It's been.. about 4 years now since my last post. I have
since graduated school, taken a few jobs, and now I'm
freelance developer. I have worked with a handfull of
technologies and learned a lot about the real world of
software development. In the past few years I have worked
on great projects- so many I can't list them all. The most
rewarding ones were the ones that seemed so impossible from
before I start working on them. Here are some of my 'speed
coding' projects that I completed under the gun that worked
flawlessly on first implementation- and are still in
production today without change (well, last I heard):
Grid App: I was tasked by the CEO of a former
company at about 7pm to create a windowing application that
manages a set of fields and places them into an area for
the web designers to be able to visualize theme easier
(they worked exclusively with CSV so the application would
write direct to CSV to save the area dimensions). I had
not worked with MFC in over a year at that point and had
never really worked with many of the controls to the point
where I was comfortable. I designed and built the software
exactly to the specifications and was completed by the next
morning flawlessly. Unfortunately the end of that story
was not so fun- the person who tasked me the project was
not satisfied (with his own design- because I would have
made it differently if I were instructed) and the project
was canned (that same day- go figure).
Siteminder Proxy:
I created an ISAPI extension that acted as a proxy server
for Siteminder authentication- again in record time. From
concept to implementation it took about a day and a half.
I had heard of and used siteminder before but there are no
specs out there for doing what I did- so it was sort of all
guess work to get it to work properly. I can't take
complete credit for this one because there was some
troubleshooting/debugging I had help with.

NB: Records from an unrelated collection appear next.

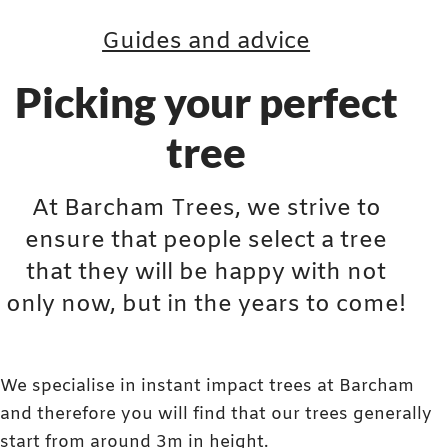
Guides and advice
Picking your perfect
tree
At Barcham Trees, we strive to
ensure that people select a tree
that they will be happy with not
only now, but in the years to come!
We specialise in instant impact trees at Barcham
and therefore you will find that our trees generally
start from around 3m in height.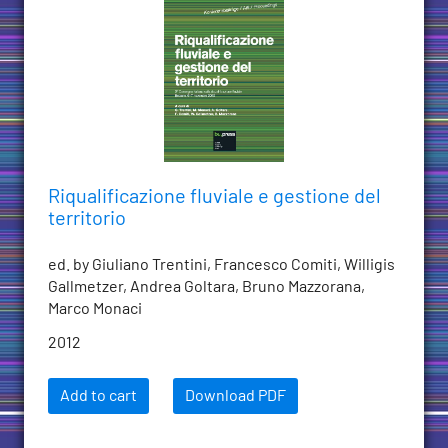
Riqualificazione fluviale e gestione del
territorio
ed. by Giuliano Trentini, Francesco Comiti, Willigis
Gallmetzer, Andrea Goltara, Bruno Mazzorana,
Marco Monaci
2012
Add to cart
Download PDF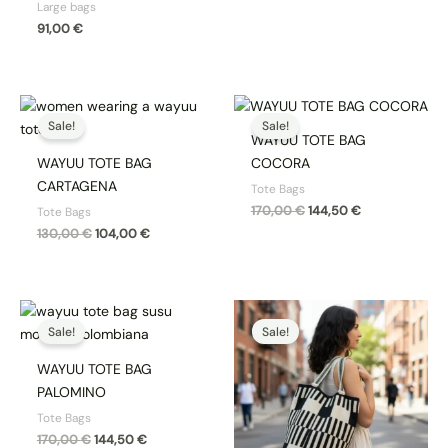
Large bags
91,00
€
Original
Current
Original
Current
price
price
price
price
Sale!
Sale!
was:
is:
was:
is:
WAYUU TOTE BAG
130,00 €.
104,00 €.
170,00 €.
144,50 €.
WAYUU TOTE BAG
COCORA
CARTAGENA
Tote Bags
170,00
€
144,50
€
Tote Bags
130,00
€
104,00
€
Original
Current
Original
Current
price
price
price
price
Sale!
Sale!
was:
is:
was:
is:
170,00 €.
144,50 €.
170,00 €.
144,50 €.
WAYUU TOTE BAG
PALOMINO
Tote Bags
170,00
€
144,50
€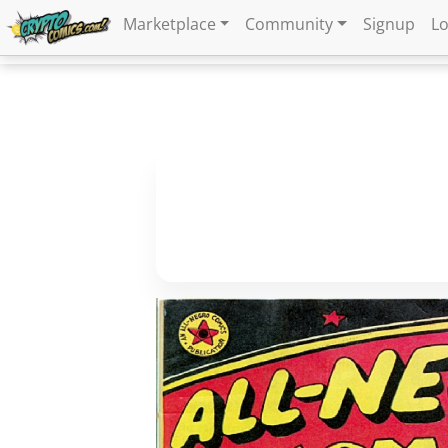
Marketplace
Community
Signup
Lo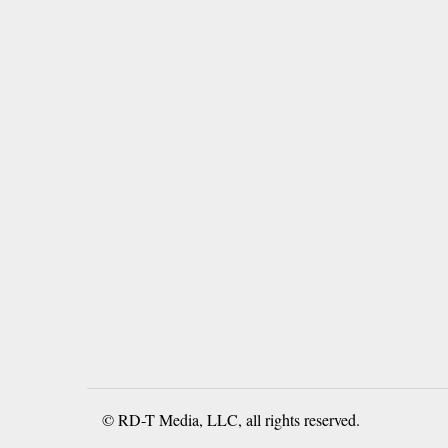
© RD-T Media, LLC, all rights reserved.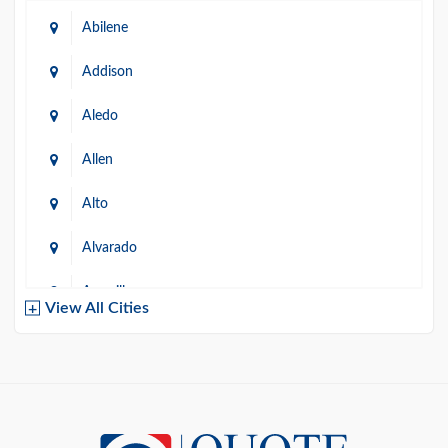
Abilene
Addison
Aledo
Allen
Alto
Alvarado
Amarillo
View All Cities
Arlington
Austin
Azle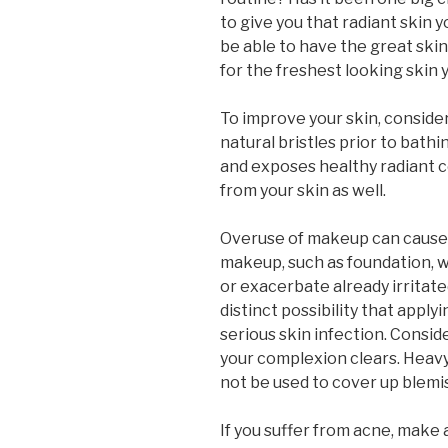
to give you that radiant skin 
be able to have the great skin
for the freshest looking skin
To improve your skin, consider
natural bristles prior to bathin
and exposes healthy radiant ce
from your skin as well.
Overuse of makeup can cause 
makeup, such as foundation, wi
or exacerbate already irritate
distinct possibility that appl
serious skin infection. Consi
your complexion clears. Heavy
not be used to cover up blemi
If you suffer from acne, make 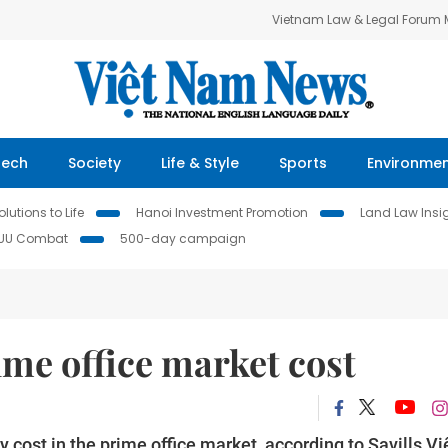
Vietnam Law & Legal Forum
Tech
Society
Life & Style
Sports
Environme
lutions to Life
Hanoi Investment Promotion
Land Law Insi
IUU Combat
500-day campaign
ime office market cost
cost in the prime office market, according to Savills Vi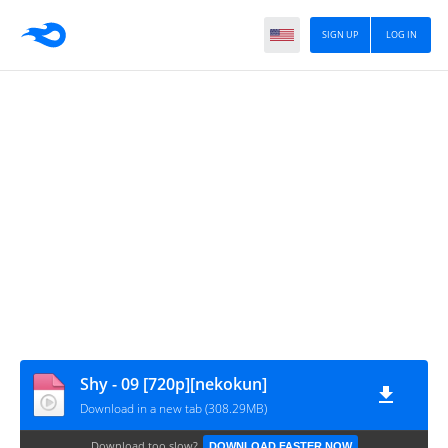
SIGN UP
LOG IN
Shy - 09 [720p][nekokun]
Download in a new tab (308.29MB)
Download too slow?
DOWNLOAD FASTER NOW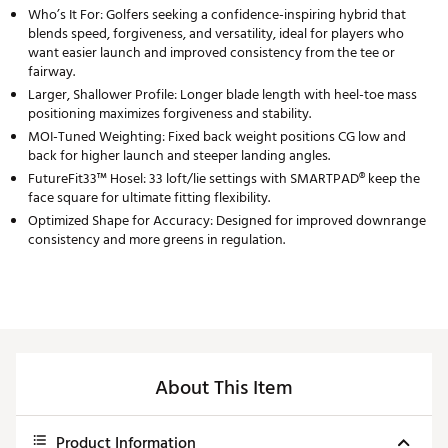
Who’s It For: Golfers seeking a confidence-inspiring hybrid that
blends speed, forgiveness, and versatility, ideal for players who
want easier launch and improved consistency from the tee or
fairway.
Larger, Shallower Profile: Longer blade length with heel-toe mass
positioning maximizes forgiveness and stability.
MOI-Tuned Weighting: Fixed back weight positions CG low and
back for higher launch and steeper landing angles.
FutureFit33™ Hosel: 33 loft/lie settings with SMARTPAD® keep the
face square for ultimate fitting flexibility.
Optimized Shape for Accuracy: Designed for improved downrange
consistency and more greens in regulation.
About This Item
Product Information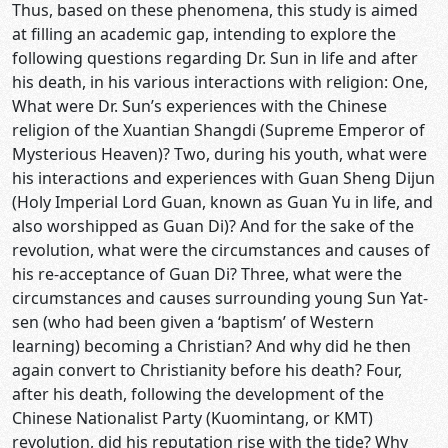
Thus, based on these phenomena, this study is aimed
at filling an academic gap, intending to explore the
following questions regarding Dr. Sun in life and after
his death, in his various interactions with religion: One,
What were Dr. Sun’s experiences with the Chinese
religion of the Xuantian Shangdi (Supreme Emperor of
Mysterious Heaven)? Two, during his youth, what were
his interactions and experiences with Guan Sheng Dijun
(Holy Imperial Lord Guan, known as Guan Yu in life, and
also worshipped as Guan Di)? And for the sake of the
revolution, what were the circumstances and causes of
his re-acceptance of Guan Di? Three, what were the
circumstances and causes surrounding young Sun Yat-
sen (who had been given a ‘baptism’ of Western
learning) becoming a Christian? And why did he then
again convert to Christianity before his death? Four,
after his death, following the development of the
Chinese Nationalist Party (Kuomintang, or KMT)
revolution, did his reputation rise with the tide? Why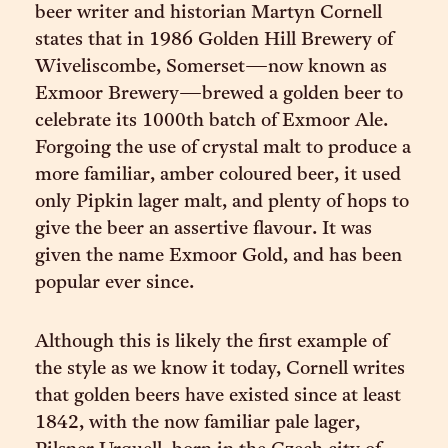
beer writer and historian Martyn Cornell
states that in 1986 Golden Hill Brewery of
Wiveliscombe, Somerset—now known as
Exmoor Brewery—brewed a golden beer to
celebrate its 1000th batch of Exmoor Ale.
Forgoing the use of crystal malt to produce a
more familiar, amber coloured beer, it used
only Pipkin lager malt, and plenty of hops to
give the beer an assertive flavour. It was
given the name Exmoor Gold, and has been
popular ever since.
Although this is likely the first example of
the style as we know it today, Cornell writes
that golden beers have existed since at least
1842, with the now familiar pale lager,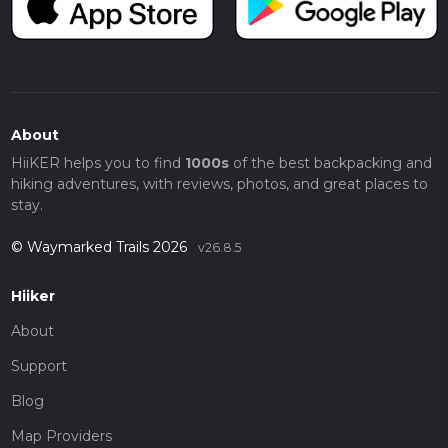
About
HiiKER helps you to find
1000s
of the best backpacking and
hiking adventures, with reviews, photos, and great places to
stay.
© Waymarked Trails 2026
v26.8.5
Hiiker
About
Support
Blog
Map Providers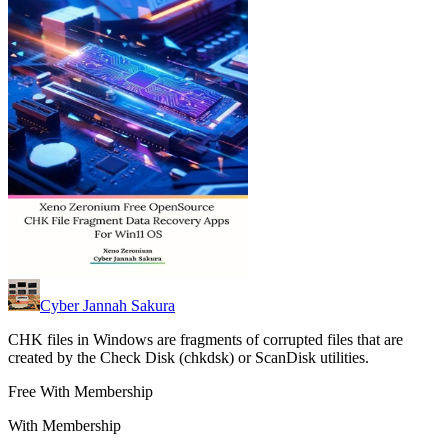
Cyber Jannah Sakura
CHK files in Windows are fragments of corrupted files that are
created by the Check Disk (chkdsk) or ScanDisk utilities.
Free With Membership
With Membership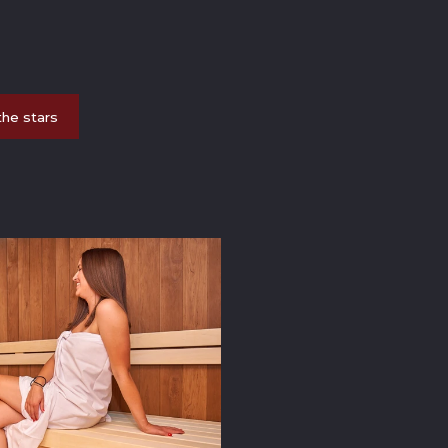
the stars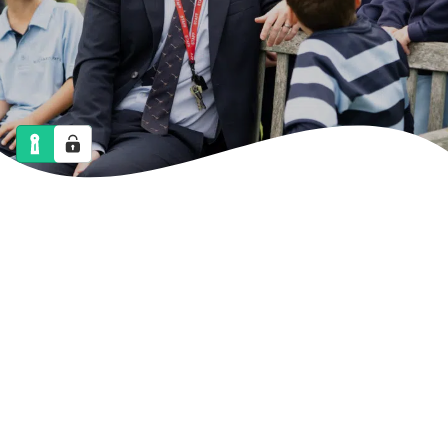
NEWS
CALENDAR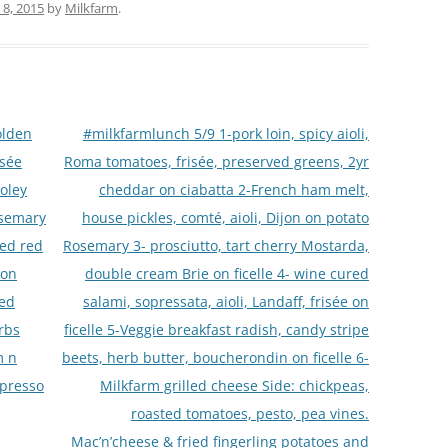
8, 2015
by
Milkfarm
.
olden
#milkfarmlunch 5/9 1-pork loin, spicy aioli,
isée
Roma tomatoes, frisée, preserved greens, 2yr
oley
cheddar on ciabatta 2-French ham melt,
osemary
house pickles, comté, aioli, Dijon on potato
led red
Rosemary 3- prosciutto, tart cherry Mostarda,
 on
double cream Brie on ficelle 4- wine cured
ted
salami, sopressata, aioli, Landaff, frisée on
rbs
ficelle 5-Veggie breakfast radish, candy stripe
m n
beets, herb butter, boucherondin on ficelle 6-
spresso
Milkfarm grilled cheese Side: chickpeas,
roasted tomatoes, pesto, pea vines.
Mac’n’cheese & fried fingerling potatoes and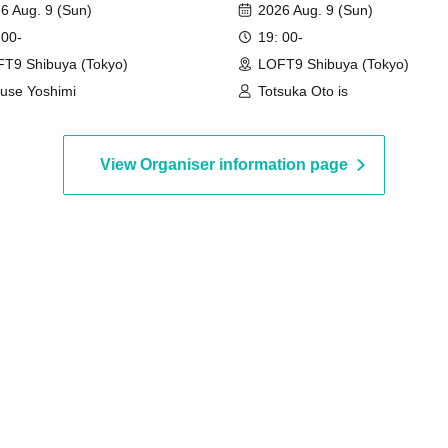
6 Aug. 9 (Sun)
2026 Aug. 9 (Sun)
 00-
19: 00-
T9 Shibuya (Tokyo)
LOFT9 Shibuya (Tokyo)
use Yoshimi
Totsuka Oto is
View Organiser information page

Mini Language Interpreter:
Another project I felt particularly proud of was the
implementation of a very silly scripting language used to
calculate dimensions of areas in a grid- but in a clever
way by creating relations between the other area
dimensions. It was not my design, but I made it work- and
had implemented it as a drop in replacement DLL for another
one that had been in
development for weeks. My version was completed in about 2
days- and worked flawlessly where as the original had many
bugs and did not correctly implement the logic.
Huge improvements to DirectShow transform filter:
This one wasn't speed coding- although it only took a day,
it was extremely rewarding to see huge performance gains by
doing optimization. The company I was working for had a
simple transcoding software built on DirectShow that was
grossly shoehorned into their custom programming
environment. I took a look around and saw that there was a
transform filter that was performing a very simple overlay
on frames of video. I decided to take a stab at making it
run fast- using intrinsics for simd extension calls,
reducing the complexity of the operation that was used, and
trimming the area that actually required calculation to the
occluded area there were tremendous speed improvements.
The first improvement was to measure the affect of
rewriting teh application so that it uses optimized
structure of the function calls and used faster operators
(ex: shift) instead of slow ones (ex: multiply). After
this first improvement we saw about 30-40% speed increase!
Using pixel packing (pushing all RGBA bytes into register
to do single op on all instead of 4 separate ops) using
SIMD extensions using intrinsics (intrinsics are C++
functions that do SIMD operations) an additional 70%
increase! I then stopped- but after running tests of
writing assembly instead of intrinsics- I noticed I
probably would have saw another 30% speed increase! The
last operation of segmenting the video to only use the
filter on the affected areas I did not implement. This
part was done by another individual so I am not sure if it
was done properly. We did see a small improvement- for an
image in the scene that was 1/4 the size of the scene we
saw about 20% speed increase. I noticed there are other
transcoders that already do this operation much faster but
I was very happy with my results from spending some time
learning about intrinsics and applying that to a real world
problem- speeding up the operations by a huge factor. So
the final numbers: Original- 60 seconds, First enhancement-
42 seconds, Second enhancement- 12.6 seconds, Third
enhancement- 10.08 seconds. If I had done the assembly
version I would have seen 7.06 seconds.